Language model roundup, April 2023
Posted by @joehoover, @mattt, and @zeke
One month ago, we blogged about innovation around LLaMA, an open-source language model from Meta Labs. We heard from users that they really wanted to see more of these kinds of posts.
So here we are, a month later, with another roundup of recent developments in the world of open-source language models.
Large language models are hot. Here’s what came out this week:
- StableLM – A new set of language models from Stability AI, the folks behind the Stable Diffusion image generation model. These models are trained on a new dataset that’s 3x the size of The Pile.
- Vicuna – An open-source chatbot trained by fine-tuning LLaMA on user-shared conversations collected from ShareGPT.
- GPT4All – Demo, data, and code to train open-source assistant-style large language model based on GPT-J and LLaMa.
These new models join existing language models on Replicate like FLAN-T5, GPT-J, and LLaMA. As we publish more of these language models to Replicate, we’ll keep adding them to our collection of language models.
You can fine-tune language models to make them better at a particular task:
- Fine-tune a language model with Replicate - With Replicate, you can fine-tune and run your model in the cloud without having to set up any GPUs. This guide shows you how to get started.
- Trainable language model - A collection of models on Replicate that you can fine-tune using our training API.

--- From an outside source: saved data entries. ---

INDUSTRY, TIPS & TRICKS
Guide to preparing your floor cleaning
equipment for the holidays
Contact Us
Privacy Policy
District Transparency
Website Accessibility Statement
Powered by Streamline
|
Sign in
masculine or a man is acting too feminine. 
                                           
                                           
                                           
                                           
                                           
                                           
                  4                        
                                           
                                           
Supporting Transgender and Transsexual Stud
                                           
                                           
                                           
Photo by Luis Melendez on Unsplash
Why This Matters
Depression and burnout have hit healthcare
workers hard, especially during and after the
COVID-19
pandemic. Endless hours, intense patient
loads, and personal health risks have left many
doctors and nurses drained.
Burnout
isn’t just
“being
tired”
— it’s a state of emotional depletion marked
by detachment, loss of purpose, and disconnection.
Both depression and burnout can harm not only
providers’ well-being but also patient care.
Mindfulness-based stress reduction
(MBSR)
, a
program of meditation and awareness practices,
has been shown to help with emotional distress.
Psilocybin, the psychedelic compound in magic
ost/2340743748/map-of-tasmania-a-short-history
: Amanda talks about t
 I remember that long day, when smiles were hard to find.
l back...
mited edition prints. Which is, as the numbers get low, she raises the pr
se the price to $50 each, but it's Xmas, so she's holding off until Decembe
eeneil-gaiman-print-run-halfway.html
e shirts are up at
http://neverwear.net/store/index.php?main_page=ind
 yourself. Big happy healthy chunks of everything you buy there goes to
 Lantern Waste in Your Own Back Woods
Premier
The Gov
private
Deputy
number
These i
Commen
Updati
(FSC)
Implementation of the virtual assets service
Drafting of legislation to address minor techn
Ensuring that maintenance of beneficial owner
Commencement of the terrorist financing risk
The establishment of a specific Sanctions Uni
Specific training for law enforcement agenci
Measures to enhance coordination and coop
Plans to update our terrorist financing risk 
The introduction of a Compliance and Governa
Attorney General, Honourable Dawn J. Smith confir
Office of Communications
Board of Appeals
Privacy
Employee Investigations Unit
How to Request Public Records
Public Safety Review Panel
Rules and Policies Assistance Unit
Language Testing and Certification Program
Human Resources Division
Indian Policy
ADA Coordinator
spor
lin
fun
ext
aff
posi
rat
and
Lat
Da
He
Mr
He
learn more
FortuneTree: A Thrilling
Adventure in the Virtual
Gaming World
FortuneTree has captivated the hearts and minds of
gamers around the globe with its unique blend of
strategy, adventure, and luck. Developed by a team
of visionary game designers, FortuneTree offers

- MediaWiki to training data – A Node.js tool to convert Wikipedia articles into training data for fine-tuning language models on Replicate. This repository is a great example of how to fine-tune a language model using the new training operations in the
People are building tools to compare these language models:
- OpenPlayground - An LLM playground from GitHub’s former CEO that you can run on your laptop.
- AI Playground - Compare and tune AI language models side-by-side, share your results, and auto-generate code snippets for Next.js.
- ShareGPT – A lot of experimentation with language models happens in ChatGPT. ShareGPT makes it easy to share your wildest conversations with GPT-4 with a single click.
Is the singularity near? Hard to say. But when we let these large language models talk to themselves and interact with external systems, they sure do start to look resemble something like AGI. Here are a few projects that have emerged in recent weeks:
- Auto-GPT: An experiment in making GPT-4 autonomous. Just a month in, and this project already has 100K stars, thousands of commits, and hundreds of contributors — both a testament to the explosion of interest in this space, and a reminder of how quickly things can escalate in this new age.
- BabyAGI: An AI-powered task management system using OpenAI models as well as LLaMA.
- Teenage-AGI: Another autonomous system like Auto-GPT and BabyAGI that takes inspiration from the paper “Generative Agents: Interactive Simulacra of Human Behavior”.
Lately we’ve been at a loss for words to describe the feeling of this moment. So it feels appropriately ironic to ask GPT-4 to generate a haiku to come up with a few words for us.*
Swift thoughts intertwine, Silicon minds now awake, Boundless growth ignites.